2.2.4.5. Leverage Operasi
Leverage dapat didefinisikan sebagai penggunaan aktiva atau dana di mana untuk penggunaan tersebut perusahaan harus menutup biaya
tetap atau membayar beban tetap Riyanto, 1995:375.Rasio leverage digunakan untuk mengukur sejauh mana aktiva perusahaan dibiayai
dengan utang. Perusahaan dengan rasio leverage yang tinggi mempunyai resiko
rugi lebih besar tetapi juga memiliki kesempatan untuk memperoleh laba yang tinggi. Sedangkan perusahaan dengan rasio leverage yang rendah
memiliki resiko rugi yang lebih kecil jika kondisi ekonomi sedang menurun, tetapi juga memiliki hasil pengembalian yang lebih rendah jika
kondisi ekonomi membaik.
2.2.4.6. Teori Yang Membahas Pengaruh Leverage Operasi Terhadap Perataan Laba
Teori akuntansi positif positive accounting theory beranggapan bahwa perilaku manajer atau pembuat laporan keuangan dalam proses
pembuatan laporan keuangan dipengaruhi oleh banyak faktor. Faktor- faktor perilaku manajer dalam pengaturan tingkat keuntungan dikenal
dengan 3 hipotesis, yaitu : hipotesis model bonus bonus scheme
hypothesis , hipotesis biaya politis political cost hypothesis, dan
hipotesis rasio hutang terhadap aktiva leverage hypothesis Watts dan Zimmerman dalam Gumanti, 2001:167.

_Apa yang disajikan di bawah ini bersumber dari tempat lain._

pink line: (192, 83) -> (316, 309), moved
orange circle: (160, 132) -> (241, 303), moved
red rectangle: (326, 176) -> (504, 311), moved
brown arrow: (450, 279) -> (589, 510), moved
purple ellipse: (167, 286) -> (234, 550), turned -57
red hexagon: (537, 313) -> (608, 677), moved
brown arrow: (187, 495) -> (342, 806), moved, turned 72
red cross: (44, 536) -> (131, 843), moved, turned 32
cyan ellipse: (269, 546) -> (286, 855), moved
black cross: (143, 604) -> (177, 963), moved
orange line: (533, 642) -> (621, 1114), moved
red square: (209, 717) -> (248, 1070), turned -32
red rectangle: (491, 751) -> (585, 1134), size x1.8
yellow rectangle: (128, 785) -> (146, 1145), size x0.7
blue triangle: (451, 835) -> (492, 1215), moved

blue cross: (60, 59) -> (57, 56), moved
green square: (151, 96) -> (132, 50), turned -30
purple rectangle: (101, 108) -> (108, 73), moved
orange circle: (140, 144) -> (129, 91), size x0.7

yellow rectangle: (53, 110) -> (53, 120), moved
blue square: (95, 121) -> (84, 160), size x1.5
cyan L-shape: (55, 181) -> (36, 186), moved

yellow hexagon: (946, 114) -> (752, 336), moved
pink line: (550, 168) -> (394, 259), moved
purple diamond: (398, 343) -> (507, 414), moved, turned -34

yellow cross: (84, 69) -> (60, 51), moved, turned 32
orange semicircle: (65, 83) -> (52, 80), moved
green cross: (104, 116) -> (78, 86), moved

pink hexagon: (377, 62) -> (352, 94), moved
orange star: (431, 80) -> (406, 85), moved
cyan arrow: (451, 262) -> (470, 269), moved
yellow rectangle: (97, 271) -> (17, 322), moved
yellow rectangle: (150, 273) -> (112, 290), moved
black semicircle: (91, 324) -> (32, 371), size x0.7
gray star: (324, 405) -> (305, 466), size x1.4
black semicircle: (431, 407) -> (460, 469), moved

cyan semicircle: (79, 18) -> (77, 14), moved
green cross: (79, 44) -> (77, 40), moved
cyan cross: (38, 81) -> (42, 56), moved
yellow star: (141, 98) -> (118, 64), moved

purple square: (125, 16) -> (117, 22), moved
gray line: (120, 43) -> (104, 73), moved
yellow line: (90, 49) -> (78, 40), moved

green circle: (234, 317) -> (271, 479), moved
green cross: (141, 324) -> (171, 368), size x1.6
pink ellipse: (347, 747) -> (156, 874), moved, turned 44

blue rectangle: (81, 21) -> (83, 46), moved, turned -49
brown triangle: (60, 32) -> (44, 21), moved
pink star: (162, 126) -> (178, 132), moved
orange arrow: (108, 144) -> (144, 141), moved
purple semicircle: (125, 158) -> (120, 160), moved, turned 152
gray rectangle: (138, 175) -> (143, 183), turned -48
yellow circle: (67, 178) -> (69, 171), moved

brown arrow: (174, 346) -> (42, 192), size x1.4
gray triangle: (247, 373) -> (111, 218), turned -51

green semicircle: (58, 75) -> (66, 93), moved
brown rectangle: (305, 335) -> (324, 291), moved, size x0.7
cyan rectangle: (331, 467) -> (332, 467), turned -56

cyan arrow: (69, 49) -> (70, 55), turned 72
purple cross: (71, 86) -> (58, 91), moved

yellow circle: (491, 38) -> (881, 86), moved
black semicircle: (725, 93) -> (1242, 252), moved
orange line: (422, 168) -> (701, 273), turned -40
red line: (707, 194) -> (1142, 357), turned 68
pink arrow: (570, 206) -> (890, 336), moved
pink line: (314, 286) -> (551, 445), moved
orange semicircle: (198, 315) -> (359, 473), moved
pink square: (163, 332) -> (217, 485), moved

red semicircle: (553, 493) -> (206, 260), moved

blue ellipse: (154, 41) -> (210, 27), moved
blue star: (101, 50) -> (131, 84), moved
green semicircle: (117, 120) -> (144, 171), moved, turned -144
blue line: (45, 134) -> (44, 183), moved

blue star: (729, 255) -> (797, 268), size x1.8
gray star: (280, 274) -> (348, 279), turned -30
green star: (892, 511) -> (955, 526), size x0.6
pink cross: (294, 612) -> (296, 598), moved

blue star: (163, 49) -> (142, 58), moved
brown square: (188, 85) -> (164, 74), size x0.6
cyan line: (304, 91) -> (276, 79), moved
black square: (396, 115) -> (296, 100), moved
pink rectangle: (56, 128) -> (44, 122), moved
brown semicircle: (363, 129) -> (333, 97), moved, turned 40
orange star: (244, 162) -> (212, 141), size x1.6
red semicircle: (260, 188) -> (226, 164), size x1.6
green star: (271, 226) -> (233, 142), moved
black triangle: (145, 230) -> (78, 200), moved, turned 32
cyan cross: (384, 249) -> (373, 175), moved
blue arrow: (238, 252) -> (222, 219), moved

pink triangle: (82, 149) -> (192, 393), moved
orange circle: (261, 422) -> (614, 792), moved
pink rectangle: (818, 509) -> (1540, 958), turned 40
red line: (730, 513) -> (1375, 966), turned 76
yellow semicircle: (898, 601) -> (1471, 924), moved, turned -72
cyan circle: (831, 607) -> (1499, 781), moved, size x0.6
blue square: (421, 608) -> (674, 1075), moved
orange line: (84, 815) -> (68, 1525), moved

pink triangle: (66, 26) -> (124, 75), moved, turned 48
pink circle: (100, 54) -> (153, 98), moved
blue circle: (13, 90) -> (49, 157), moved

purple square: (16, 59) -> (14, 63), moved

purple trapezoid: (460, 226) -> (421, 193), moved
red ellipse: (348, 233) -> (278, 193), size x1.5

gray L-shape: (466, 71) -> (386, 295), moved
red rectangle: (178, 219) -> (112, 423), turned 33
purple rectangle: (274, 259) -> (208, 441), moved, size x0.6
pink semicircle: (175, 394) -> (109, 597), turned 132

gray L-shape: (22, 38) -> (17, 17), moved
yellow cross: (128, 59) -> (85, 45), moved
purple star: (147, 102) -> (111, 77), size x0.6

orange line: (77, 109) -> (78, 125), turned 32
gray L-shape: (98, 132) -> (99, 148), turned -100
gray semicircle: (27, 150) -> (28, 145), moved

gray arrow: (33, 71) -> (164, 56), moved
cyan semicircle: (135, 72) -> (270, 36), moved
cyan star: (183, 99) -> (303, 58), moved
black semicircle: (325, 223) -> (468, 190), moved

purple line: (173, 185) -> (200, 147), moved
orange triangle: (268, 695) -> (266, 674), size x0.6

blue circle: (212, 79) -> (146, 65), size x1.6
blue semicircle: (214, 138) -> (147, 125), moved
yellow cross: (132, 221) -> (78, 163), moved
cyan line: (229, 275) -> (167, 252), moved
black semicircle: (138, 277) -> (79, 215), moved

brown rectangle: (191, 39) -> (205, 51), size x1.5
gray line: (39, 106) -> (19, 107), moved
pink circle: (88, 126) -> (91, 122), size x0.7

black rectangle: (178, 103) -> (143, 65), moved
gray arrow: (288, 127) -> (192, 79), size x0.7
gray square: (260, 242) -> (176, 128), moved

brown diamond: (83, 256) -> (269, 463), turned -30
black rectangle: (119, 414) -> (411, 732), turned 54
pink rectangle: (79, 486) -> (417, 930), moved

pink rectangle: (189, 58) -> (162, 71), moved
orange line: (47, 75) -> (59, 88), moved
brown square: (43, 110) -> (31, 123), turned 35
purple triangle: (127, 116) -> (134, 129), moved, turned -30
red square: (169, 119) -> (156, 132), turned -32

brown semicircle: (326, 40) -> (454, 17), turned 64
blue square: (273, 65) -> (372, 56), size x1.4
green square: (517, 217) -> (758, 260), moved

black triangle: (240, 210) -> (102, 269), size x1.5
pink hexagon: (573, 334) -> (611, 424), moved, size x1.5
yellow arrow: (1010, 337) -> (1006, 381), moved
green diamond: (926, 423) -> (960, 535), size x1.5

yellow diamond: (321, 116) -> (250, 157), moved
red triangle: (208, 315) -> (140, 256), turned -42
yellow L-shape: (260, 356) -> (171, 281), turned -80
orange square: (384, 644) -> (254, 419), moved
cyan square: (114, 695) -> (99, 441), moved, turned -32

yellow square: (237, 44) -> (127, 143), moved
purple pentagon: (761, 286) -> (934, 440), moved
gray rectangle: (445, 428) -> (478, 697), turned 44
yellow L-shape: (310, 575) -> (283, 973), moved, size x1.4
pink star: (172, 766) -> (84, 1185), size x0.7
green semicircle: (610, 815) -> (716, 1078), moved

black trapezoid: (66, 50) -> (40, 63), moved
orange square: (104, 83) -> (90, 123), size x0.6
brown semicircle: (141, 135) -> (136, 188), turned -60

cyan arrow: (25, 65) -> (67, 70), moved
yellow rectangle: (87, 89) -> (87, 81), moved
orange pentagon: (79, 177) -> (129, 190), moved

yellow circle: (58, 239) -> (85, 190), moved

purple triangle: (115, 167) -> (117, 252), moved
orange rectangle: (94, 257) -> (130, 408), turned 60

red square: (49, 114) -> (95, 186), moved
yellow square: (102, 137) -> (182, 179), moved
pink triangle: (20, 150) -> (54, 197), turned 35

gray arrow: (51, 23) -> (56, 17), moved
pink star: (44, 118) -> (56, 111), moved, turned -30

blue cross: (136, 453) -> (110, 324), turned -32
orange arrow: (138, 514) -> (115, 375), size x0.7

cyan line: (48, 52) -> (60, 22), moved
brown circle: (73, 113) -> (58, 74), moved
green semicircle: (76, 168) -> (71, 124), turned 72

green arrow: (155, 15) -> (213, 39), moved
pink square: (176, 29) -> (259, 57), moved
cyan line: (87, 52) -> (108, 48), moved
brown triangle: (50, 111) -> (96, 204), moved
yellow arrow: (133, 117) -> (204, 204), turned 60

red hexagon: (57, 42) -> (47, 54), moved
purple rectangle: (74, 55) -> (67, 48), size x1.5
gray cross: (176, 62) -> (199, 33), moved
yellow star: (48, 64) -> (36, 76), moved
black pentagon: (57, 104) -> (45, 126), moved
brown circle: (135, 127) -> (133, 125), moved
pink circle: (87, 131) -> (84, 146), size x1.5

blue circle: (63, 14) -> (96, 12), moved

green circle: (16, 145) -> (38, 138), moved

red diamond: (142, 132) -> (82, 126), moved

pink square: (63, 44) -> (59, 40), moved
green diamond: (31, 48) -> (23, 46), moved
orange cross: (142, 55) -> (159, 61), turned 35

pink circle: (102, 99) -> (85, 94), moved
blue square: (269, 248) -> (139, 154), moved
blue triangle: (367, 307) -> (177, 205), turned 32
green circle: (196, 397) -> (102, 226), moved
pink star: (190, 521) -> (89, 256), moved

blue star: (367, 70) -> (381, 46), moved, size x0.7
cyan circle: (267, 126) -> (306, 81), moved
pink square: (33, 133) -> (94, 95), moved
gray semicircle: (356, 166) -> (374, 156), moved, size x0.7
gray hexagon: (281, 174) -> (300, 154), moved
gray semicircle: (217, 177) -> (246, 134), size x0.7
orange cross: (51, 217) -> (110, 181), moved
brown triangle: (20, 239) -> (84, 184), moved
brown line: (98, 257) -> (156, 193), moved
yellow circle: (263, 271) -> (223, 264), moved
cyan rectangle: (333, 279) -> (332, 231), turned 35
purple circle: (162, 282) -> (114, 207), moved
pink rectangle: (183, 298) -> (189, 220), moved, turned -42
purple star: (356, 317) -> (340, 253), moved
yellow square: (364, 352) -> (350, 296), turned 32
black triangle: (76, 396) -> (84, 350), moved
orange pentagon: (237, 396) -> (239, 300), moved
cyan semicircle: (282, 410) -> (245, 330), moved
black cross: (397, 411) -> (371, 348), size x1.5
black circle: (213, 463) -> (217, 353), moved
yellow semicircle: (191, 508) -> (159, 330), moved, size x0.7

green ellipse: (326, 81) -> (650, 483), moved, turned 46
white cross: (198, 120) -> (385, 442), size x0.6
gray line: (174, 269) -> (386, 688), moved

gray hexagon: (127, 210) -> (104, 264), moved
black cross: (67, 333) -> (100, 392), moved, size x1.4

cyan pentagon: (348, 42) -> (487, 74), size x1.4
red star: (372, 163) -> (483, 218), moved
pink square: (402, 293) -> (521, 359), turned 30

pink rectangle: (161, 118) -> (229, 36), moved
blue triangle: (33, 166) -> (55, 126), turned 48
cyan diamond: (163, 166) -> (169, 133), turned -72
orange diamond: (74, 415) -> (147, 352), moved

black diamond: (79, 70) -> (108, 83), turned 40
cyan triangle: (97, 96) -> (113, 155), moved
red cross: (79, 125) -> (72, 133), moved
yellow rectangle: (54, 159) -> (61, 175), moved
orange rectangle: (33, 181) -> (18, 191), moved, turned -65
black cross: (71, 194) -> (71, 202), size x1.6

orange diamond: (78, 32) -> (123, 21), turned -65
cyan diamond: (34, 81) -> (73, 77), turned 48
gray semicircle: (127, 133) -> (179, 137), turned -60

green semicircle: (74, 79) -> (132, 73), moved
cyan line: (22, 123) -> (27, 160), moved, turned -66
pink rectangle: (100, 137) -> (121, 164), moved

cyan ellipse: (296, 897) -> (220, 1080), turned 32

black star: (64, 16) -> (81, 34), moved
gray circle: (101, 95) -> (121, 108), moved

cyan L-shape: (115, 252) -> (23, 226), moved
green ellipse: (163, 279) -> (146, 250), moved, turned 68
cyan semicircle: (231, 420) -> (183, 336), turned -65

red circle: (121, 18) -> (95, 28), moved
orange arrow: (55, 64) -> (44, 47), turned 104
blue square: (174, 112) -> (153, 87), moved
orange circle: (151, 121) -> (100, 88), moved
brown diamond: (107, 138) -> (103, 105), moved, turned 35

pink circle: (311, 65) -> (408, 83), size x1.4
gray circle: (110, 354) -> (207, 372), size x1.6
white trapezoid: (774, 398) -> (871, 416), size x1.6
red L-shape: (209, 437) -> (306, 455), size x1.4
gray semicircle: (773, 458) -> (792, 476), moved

Leverage operasi juga mempengaruhi praktik perataan laba.
Perusahaan dengan leverage operasi rendah memiliki kecenderungan lebih besar untuk melakukan praktik perataan laba. Leverage operasi
timbul pada saat perusahaan menggunakan aktiva yang menimbulkan biaya tetap Atmini, 2000. Manajer ingin perusahaannya memiliki
leverage operasi rendah karena risikonya rendah. Di samping itu,
perusahaan yang leverage operasinya rendah berarti memiliki proporsi biaya tetap yang rendah dan proporsi biaya variabel yang tinggi. Kondisi
ini memberi peluang bagi manajer untuk melakukan perataan laba.